## Exercise goal:
Restate every record word for word, without the pictures.

Collected data entries:
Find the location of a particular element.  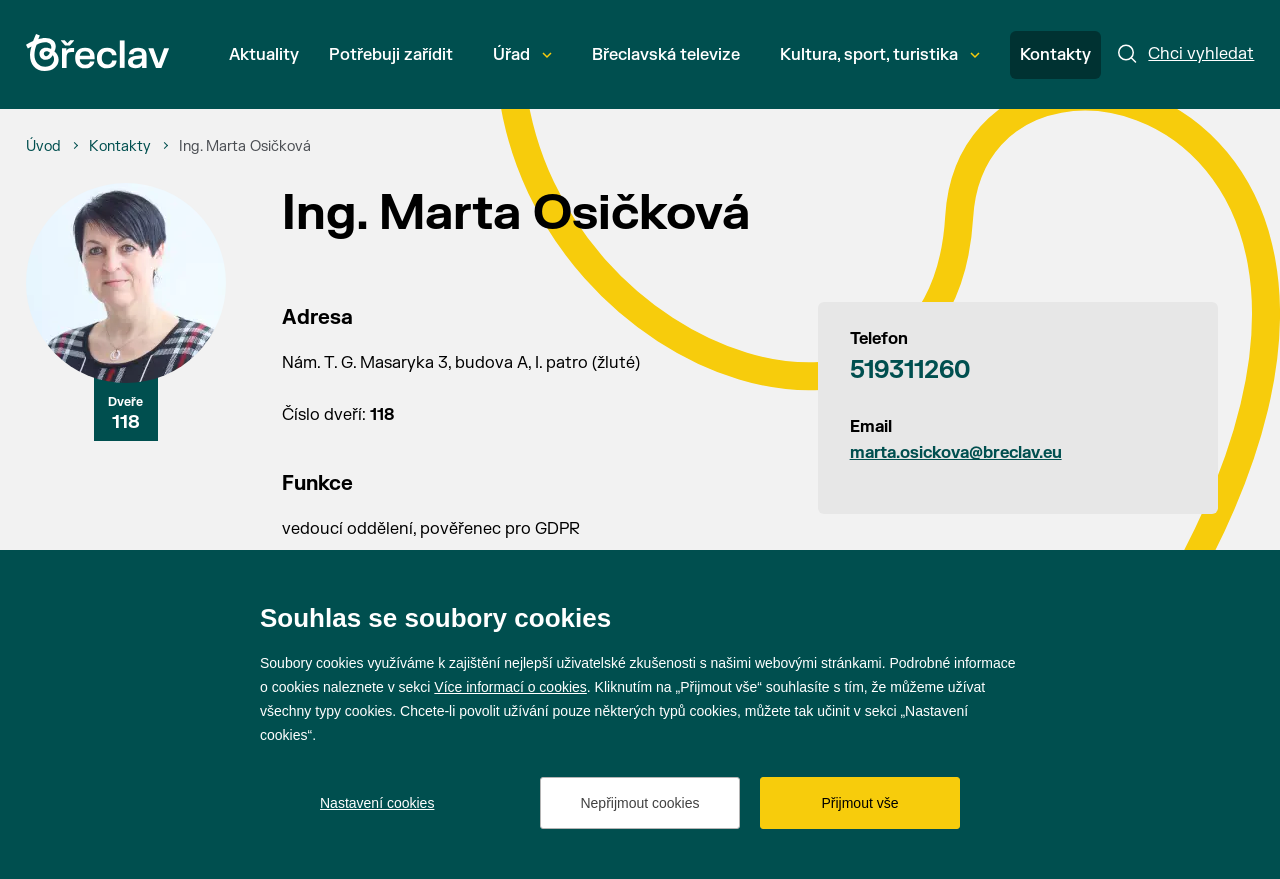

Kontakty is located at coordinates (1055, 55).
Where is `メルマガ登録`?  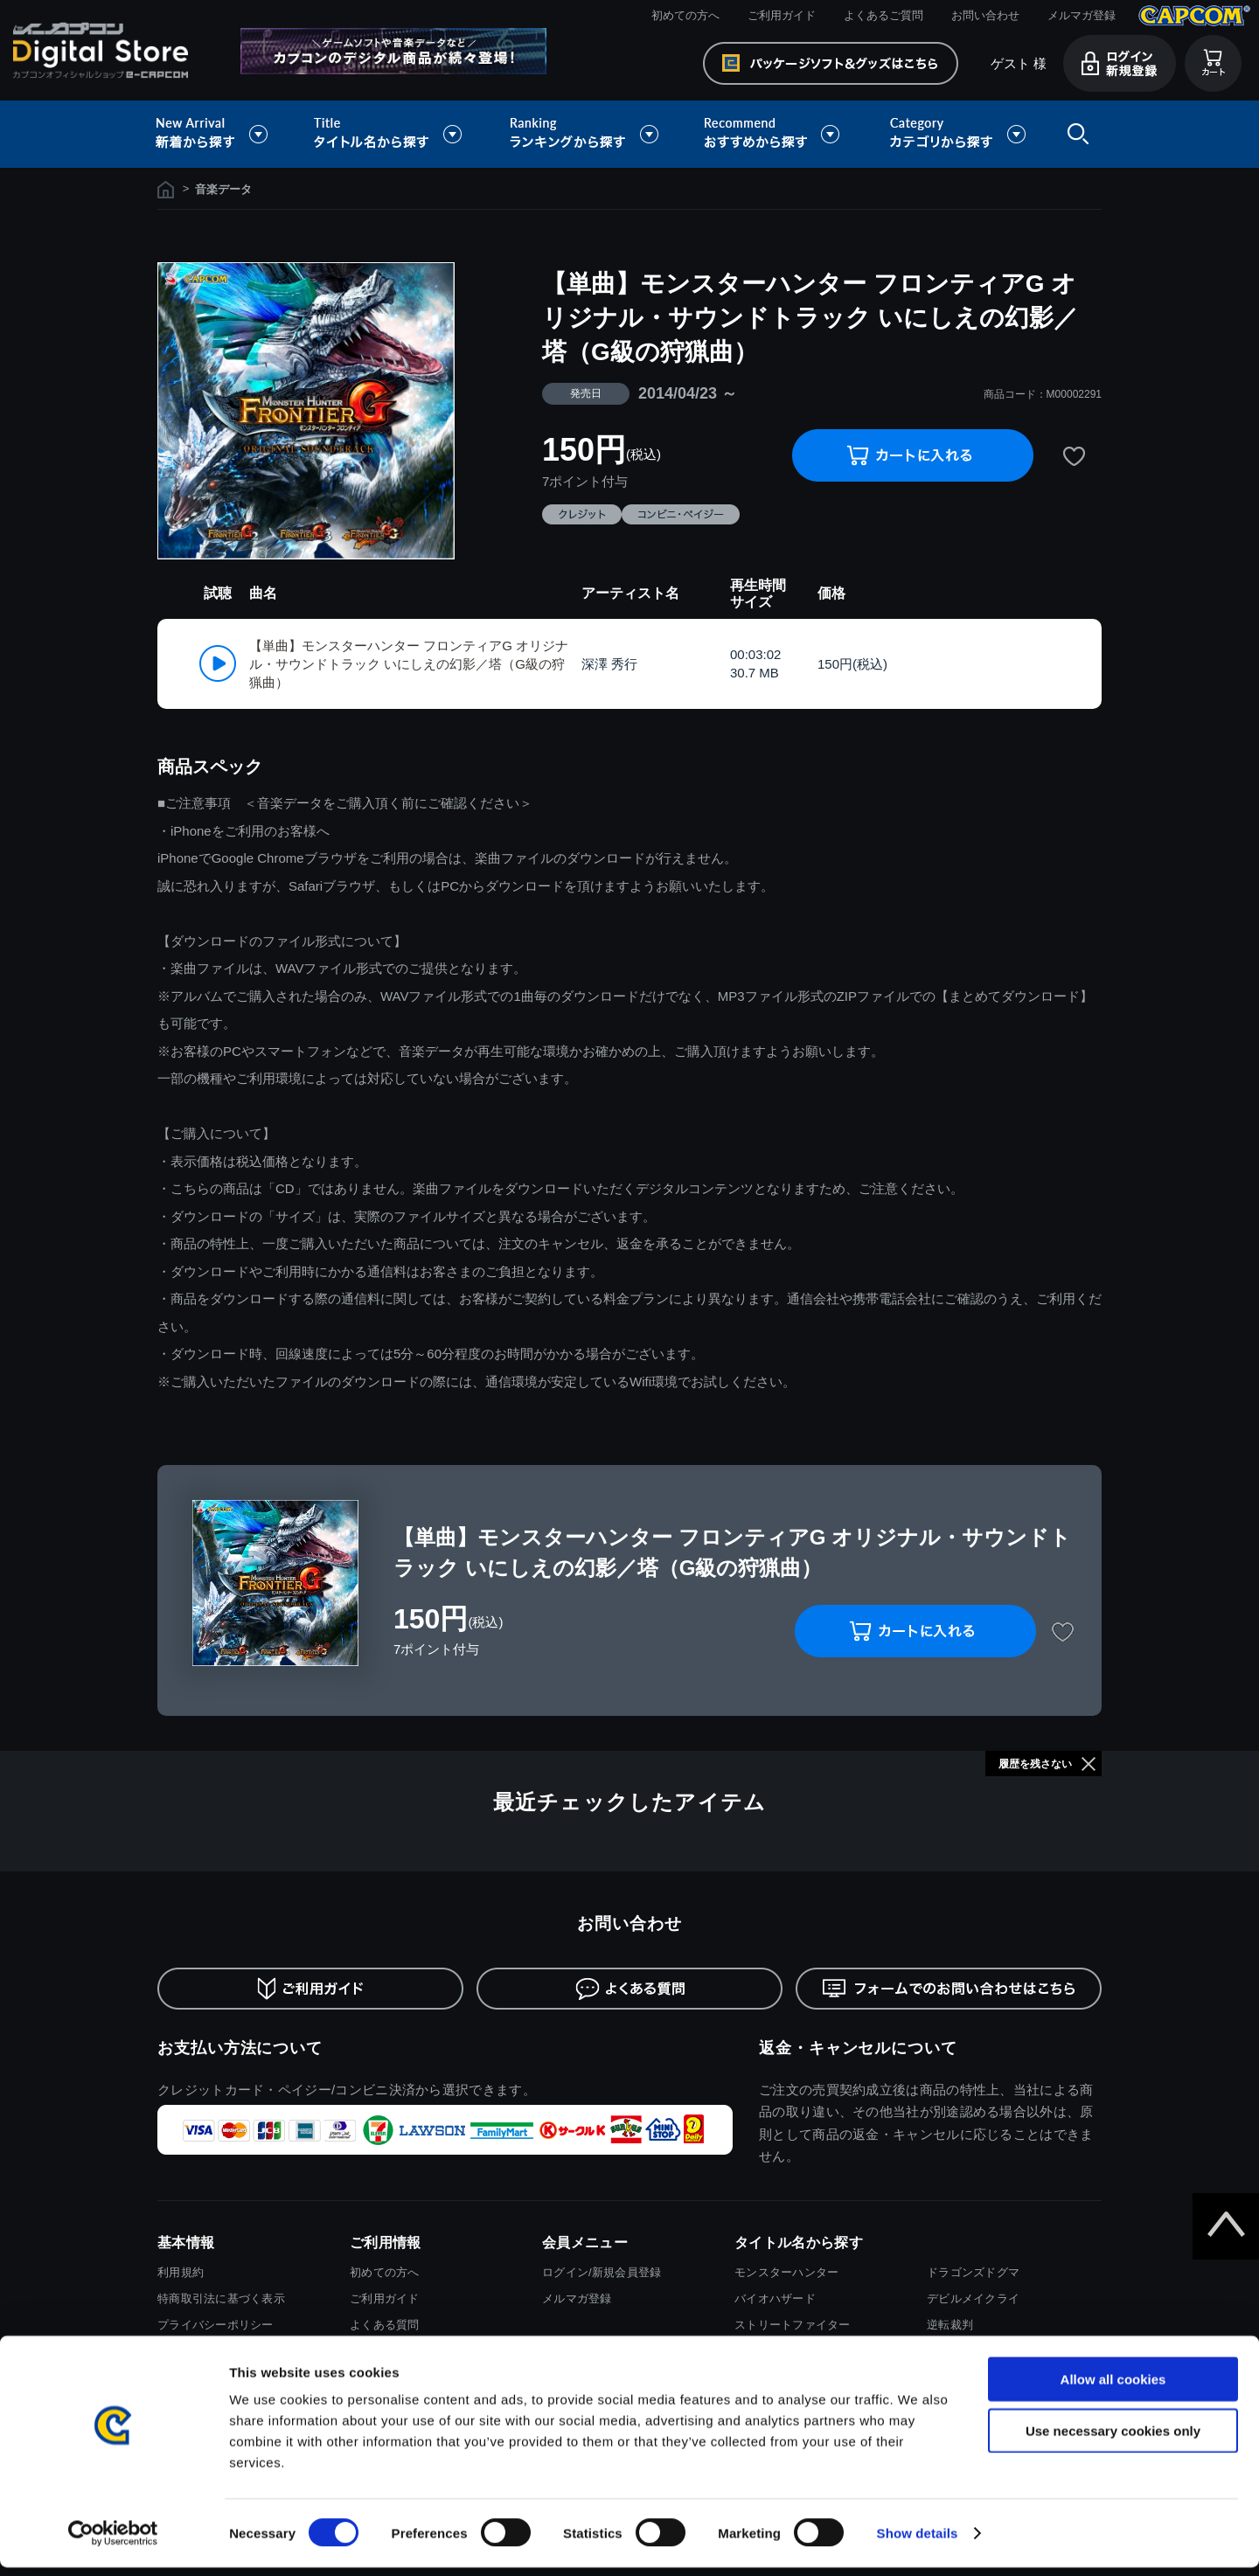
メルマガ登録 is located at coordinates (1081, 15).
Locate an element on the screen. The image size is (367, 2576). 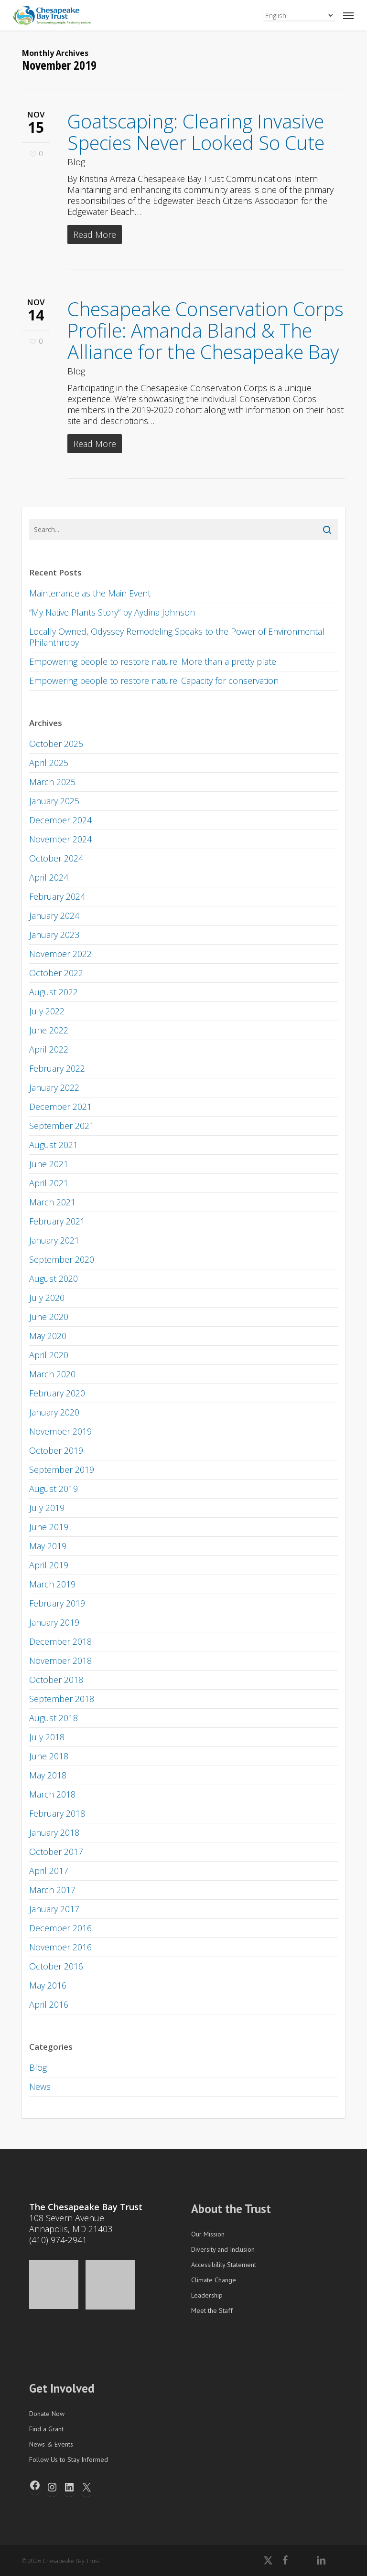
Diversity and Inclusion is located at coordinates (223, 2249).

## Task answer:
Find the location of a particular element.  

Kontakty is located at coordinates (1055, 55).
Where is `メルマガ登録`?  
メルマガ登録 is located at coordinates (1081, 15).
Locate an element on the screen. The image size is (367, 2576). 
Diversity and Inclusion is located at coordinates (223, 2249).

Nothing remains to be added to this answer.